The distinction between alienable and unalienable rights was introduced by Francis Hutcheson in his A System of Moral Philosophy (1755) based on the Reformation principle of the liberty of conscience.
One could not in fact give up the capacity for private judgment (e.g., about religious questions) regardless of any external contracts or oaths to religious or secular authorities so that right is "unalienable." In discussions of social contract theory,
"inalienable rights" were said to be those rights that could not be surrendered by citizens to the sovereign. Such rights were thought to be natural rights, independent of positive law. Natural rights date back at least to the Roman Empire, and were recognized during medieval times, but in this context are an element of the classical liberalism of the 18th and 19th centuries.
Classical Liberal thinkers reasoned that each man is endowed with rights, of which the rights to life, liberty and property were thought to be fundamental. However, they reasoned that in the natural state only the strongest could benefit from their rights. Each individual forms an implicit social contract, ceding his or her rights to the authority to protect his or her right from being abused. For this reason, almost all classical liberal thinkers, for example, accepted the death penalty and incarceration as necessary elements of government.
"Jefferson took his division of rights into alienable and unalienable from Hutcheson, who made the distinction popular and important."[4] In the The 1776 United States Declaration of Independence, Thomas Jefferson famously condensed this to:
"We hold these truths to be self-evident, that all men are created equal, that they are endowed by their Creator with certain inalienable Rights. . ." This was changed to unalienable by John Adams at the time of printing the Declaration.
In the nineteenth century, the movement to abolish slavery seized this passage as a statement of constitutional principle, although the U.S. constitution recognized and protected slavery. As a lawyer, future Chief Justice Salmon P. Chase argued before the Supreme Court in the case of John Van Zandt, who had been charged with violating the Fugitive Slave Act, that:
"The law of the Creator, which invests every human being with an inalienable title to freedom, cannot be repealed by any interior law which asserts that man is property."
Many scholars now argue that the Fourteenth Amendment to the Constitution, enacted after the Civil War and the abolition of slavery, wrote the principles of equality and natural rights into the Constitution for the first time. However, it can also been argued that the axiom of inalienable rights was written into the Bill of Rights as the Ninth Amendment rights “retained by the people”.
Obviously, you are WRONG.
If you favor locking away criminals then you are just as guilty of violating their (in your view) unalienable rights as those who favor the death penalty because the right to be free is as unalienable as the right to live.
LMAO.
There is a difference between natural rights, personal rights and civil rights. From wiki:
Liberty
Liberty is divided into four types : natural, personal, civil and political.

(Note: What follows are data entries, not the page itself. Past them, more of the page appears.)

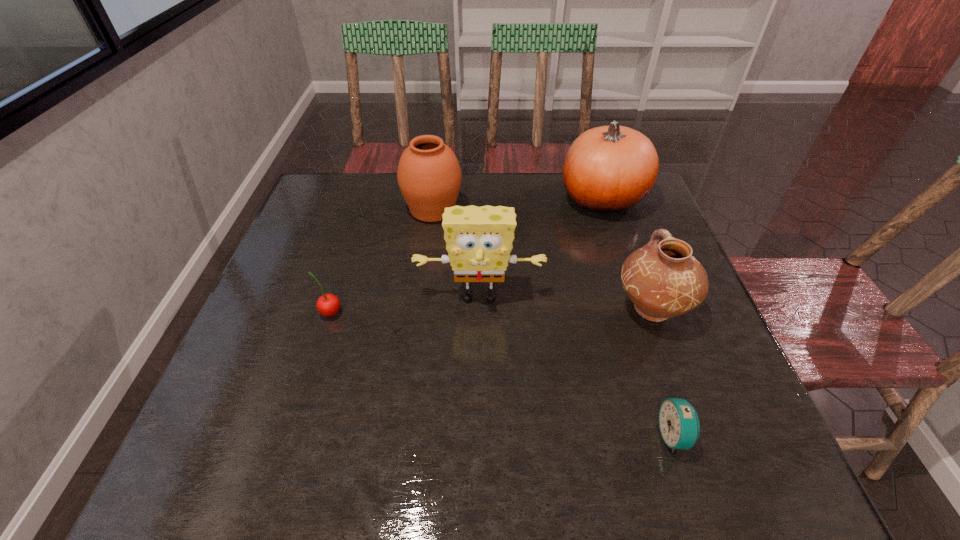 What are the coordinates of `free space located on the side of the pottery with the handle` in the screenshot? It's located at tap(625, 236).

Where is `vacant region located on the side of the pottery with the handle`? vacant region located on the side of the pottery with the handle is located at coordinates (627, 241).

Find the location of a particular element. vacant region located 0.260m on the side of the pottery with the handle is located at coordinates (617, 215).

The width and height of the screenshot is (960, 540). I want to click on vacant area located on the back of the cherry, so click(344, 271).

Locate an element on the screen. free spot located 0.230m on the front-facing side of the alarm clock is located at coordinates (532, 435).

In order to click on free region located 0.390m on the front-facing side of the alarm clock in this screenshot , I will do `click(443, 435)`.

Identify the location of vacant space located on the front-facing side of the alarm clock. (576, 435).

This screenshot has height=540, width=960. Find the location of `pumpkin at the far edge`. pumpkin at the far edge is located at coordinates (607, 169).

This screenshot has width=960, height=540. I want to click on urn that is positioned at the far edge, so click(x=429, y=176).

Locate an element on the screen. object positioned at the near edge is located at coordinates (679, 424).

The first two are inalienable, the latter two are government granted. Natural liberty is absolute freedom, limited only by the laws of nature. It is exercised upon one's private property or upon unclaimed property (anywhere else would be a trespass). Personal liberty is the right of locomotion, the freedom to travel upon public roads and waterways; limited only by the requirement to not infringe another's right to travel. Civil liberty is the permission from government to do that which would otherwise be a trespass, a tort or not allowed by law. A license to practice medicine is an example of a civil liberty (inflict injury without criminal liability). Political liberty is the permission to vote and hold office. In countries with socialist / communist governments that abolish private property rights, natural and personal liberty do not exist. Permission (license) is required for most activities and actions.
So, what type of right do you suppose is the state witholding from a convict as punishment for his crime, hmmm?